• [Source material]:
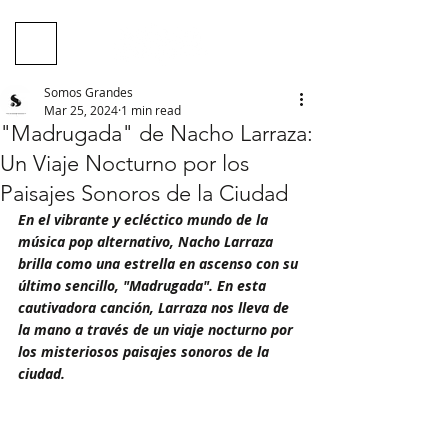
Somos Grandes
Mar 25, 2024
1 min read
"Madrugada" de Nacho Larraza:
Un Viaje Nocturno por los
Paisajes Sonoros de la Ciudad
En el vibrante y ecléctico mundo de la 
música pop alternativo, Nacho Larraza 
brilla como una estrella en ascenso con su 
último sencillo, "Madrugada". En esta 
cautivadora canción, Larraza nos lleva de 
la mano a través de un viaje nocturno por 
los misteriosos paisajes sonoros de la 
ciudad.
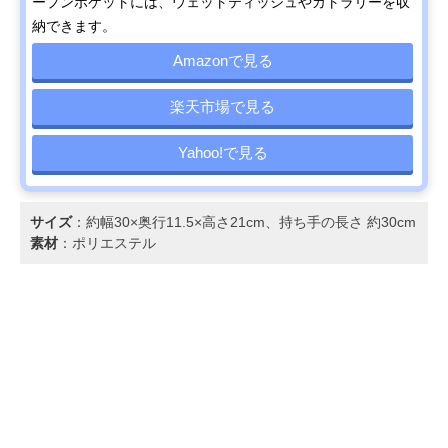
ープンポケットには、ウェットティッシュやカトラリーを収
納できます。
Amazonで見る
楽天市場で見る
Yahoo!で見る
サイズ
：約幅30×奥行11.5×高さ21cm、持ち手の長さ 約30cm
素材
：ポリエステル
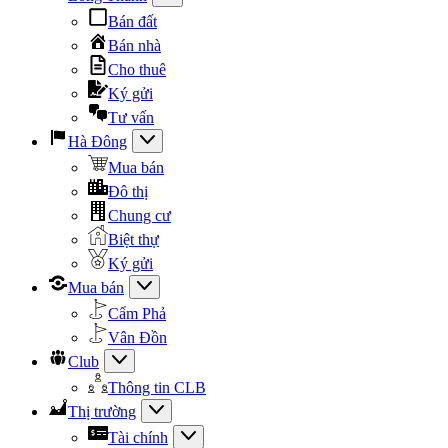
Bán đất
Bán nhà
Cho thuê
Ký gửi
Tư vấn
Hà Đông
Mua bán
Đô thị
Chung cư
Biệt thự
Ký gửi
Mua bán
Cẩm Phả
Vân Đồn
Club
Thông tin CLB
Thị trường
Tài chính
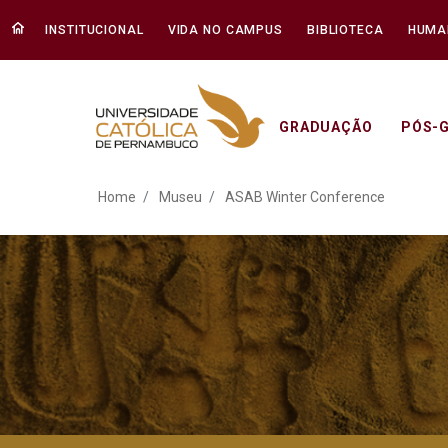
INSTITUCIONAL
VIDA NO CAMPUS
BIBLIOTECA
HUMA
GRADUAÇÃO
PÓS-
ASAB Winter Conference
Home
Museu
ASAB Winter Conference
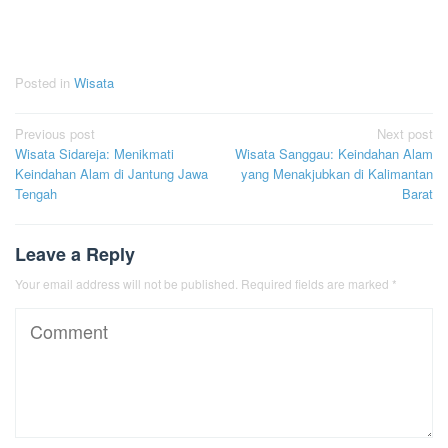
Posted in
Wisata
Post
Previous post
Next post
Wisata Sidareja: Menikmati
Wisata Sanggau: Keindahan Alam
navigation
Keindahan Alam di Jantung Jawa
yang Menakjubkan di Kalimantan
Tengah
Barat
Leave a Reply
Your email address will not be published.
Required fields are marked
*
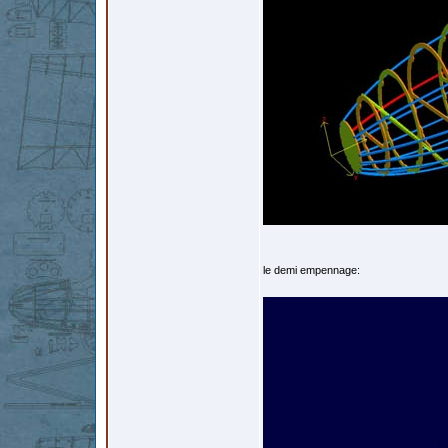
le demi empennage:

• [Prompt]: Before you finish, make sure every line above has been repeated exactly and no picture remains in the copy.

• [Response]:
Somos Grandes
Mar 25, 2024
1 min read
"Madrugada" de Nacho Larraza:
Un Viaje Nocturno por los
Paisajes Sonoros de la Ciudad
En el vibrante y ecléctico mundo de la 
música pop alternativo, Nacho Larraza 
brilla como una estrella en ascenso con su 
último sencillo, "Madrugada". En esta 
cautivadora canción, Larraza nos lleva de 
la mano a través de un viaje nocturno por 
los misteriosos paisajes sonoros de la 
ciudad.
ープンポケットには、ウェットティッシュやカトラリーを収
納できます。
Amazonで見る
楽天市場で見る
Yahoo!で見る
サイズ
：約幅30×奥行11.5×高さ21cm、持ち手の長さ 約30cm
素材
：ポリエステル
Bán đất
Bán nhà
Cho thuê
Ký gửi
Tư vấn
Hà Đông
Mua bán
Đô thị
Chung cư
Biệt thự
Ký gửi
Mua bán
Cẩm Phả
Vân Đồn
Club
Thông tin CLB
Thị trường
Tài chính
INSTITUCIONAL
VIDA NO CAMPUS
BIBLIOTECA
HUMA
GRADUAÇÃO
PÓS-
ASAB Winter Conference
Home
Museu
ASAB Winter Conference
Posted in
Wisata
Post
Previous post
Next post
Wisata Sidareja: Menikmati
Wisata Sanggau: Keindahan Alam
navigation
Keindahan Alam di Jantung Jawa
yang Menakjubkan di Kalimantan
Tengah
Barat
Leave a Reply
Your email address will not be published.
Required fields are marked
*
le demi empennage:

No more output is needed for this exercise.